[WORKING DATA]
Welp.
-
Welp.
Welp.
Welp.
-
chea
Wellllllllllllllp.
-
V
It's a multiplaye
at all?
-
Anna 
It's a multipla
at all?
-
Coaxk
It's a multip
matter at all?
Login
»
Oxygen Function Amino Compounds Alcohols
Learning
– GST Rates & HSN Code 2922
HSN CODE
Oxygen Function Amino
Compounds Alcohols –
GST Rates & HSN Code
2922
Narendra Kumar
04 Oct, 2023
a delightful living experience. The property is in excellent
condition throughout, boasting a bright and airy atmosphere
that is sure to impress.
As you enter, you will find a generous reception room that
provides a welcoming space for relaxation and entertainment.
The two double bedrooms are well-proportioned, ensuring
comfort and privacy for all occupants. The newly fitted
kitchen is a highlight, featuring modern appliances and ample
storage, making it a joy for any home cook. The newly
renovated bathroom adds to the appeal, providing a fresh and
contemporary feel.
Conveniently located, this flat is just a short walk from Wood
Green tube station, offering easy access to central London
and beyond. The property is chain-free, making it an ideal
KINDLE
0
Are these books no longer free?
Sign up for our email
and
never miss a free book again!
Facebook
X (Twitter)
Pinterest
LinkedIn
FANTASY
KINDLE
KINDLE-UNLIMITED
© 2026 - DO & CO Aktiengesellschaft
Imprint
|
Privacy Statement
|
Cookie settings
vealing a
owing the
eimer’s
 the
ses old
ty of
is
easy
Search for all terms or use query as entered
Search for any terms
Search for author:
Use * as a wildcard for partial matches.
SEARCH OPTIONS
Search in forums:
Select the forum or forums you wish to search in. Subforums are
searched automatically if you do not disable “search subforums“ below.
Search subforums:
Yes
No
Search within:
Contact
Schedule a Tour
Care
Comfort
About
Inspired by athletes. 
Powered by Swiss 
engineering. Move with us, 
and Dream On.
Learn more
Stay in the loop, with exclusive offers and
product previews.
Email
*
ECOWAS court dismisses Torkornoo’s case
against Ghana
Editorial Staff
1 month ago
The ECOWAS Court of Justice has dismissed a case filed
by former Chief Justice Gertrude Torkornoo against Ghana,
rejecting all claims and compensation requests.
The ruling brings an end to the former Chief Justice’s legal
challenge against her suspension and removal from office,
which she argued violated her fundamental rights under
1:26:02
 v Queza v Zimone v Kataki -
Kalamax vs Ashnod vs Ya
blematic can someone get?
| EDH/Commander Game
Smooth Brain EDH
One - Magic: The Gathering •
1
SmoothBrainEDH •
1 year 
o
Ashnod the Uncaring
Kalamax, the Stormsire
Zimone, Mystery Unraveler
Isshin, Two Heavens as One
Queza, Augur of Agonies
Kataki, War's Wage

[TASK DIRECTIONS] Set down only the lines above that fall between the line holding "and beyond. The" and the line holding "Schedule a Tour", inclusive, keeping each exact.

[SOLVED EXERCISE]
and beyond. The property is chain-free, making it an ideal
KINDLE
0
Are these books no longer free?
Sign up for our email
and
never miss a free book again!
Facebook
X (Twitter)
Pinterest
LinkedIn
FANTASY
KINDLE
KINDLE-UNLIMITED
© 2026 - DO & CO Aktiengesellschaft
Imprint
|
Privacy Statement
|
Cookie settings
vealing a
owing the
eimer’s
 the
ses old
ty of
is
easy
Search for all terms or use query as entered
Search for any terms
Search for author:
Use * as a wildcard for partial matches.
SEARCH OPTIONS
Search in forums:
Select the forum or forums you wish to search in. Subforums are
searched automatically if you do not disable “search subforums“ below.
Search subforums:
Yes
No
Search within:
Contact
Schedule a Tour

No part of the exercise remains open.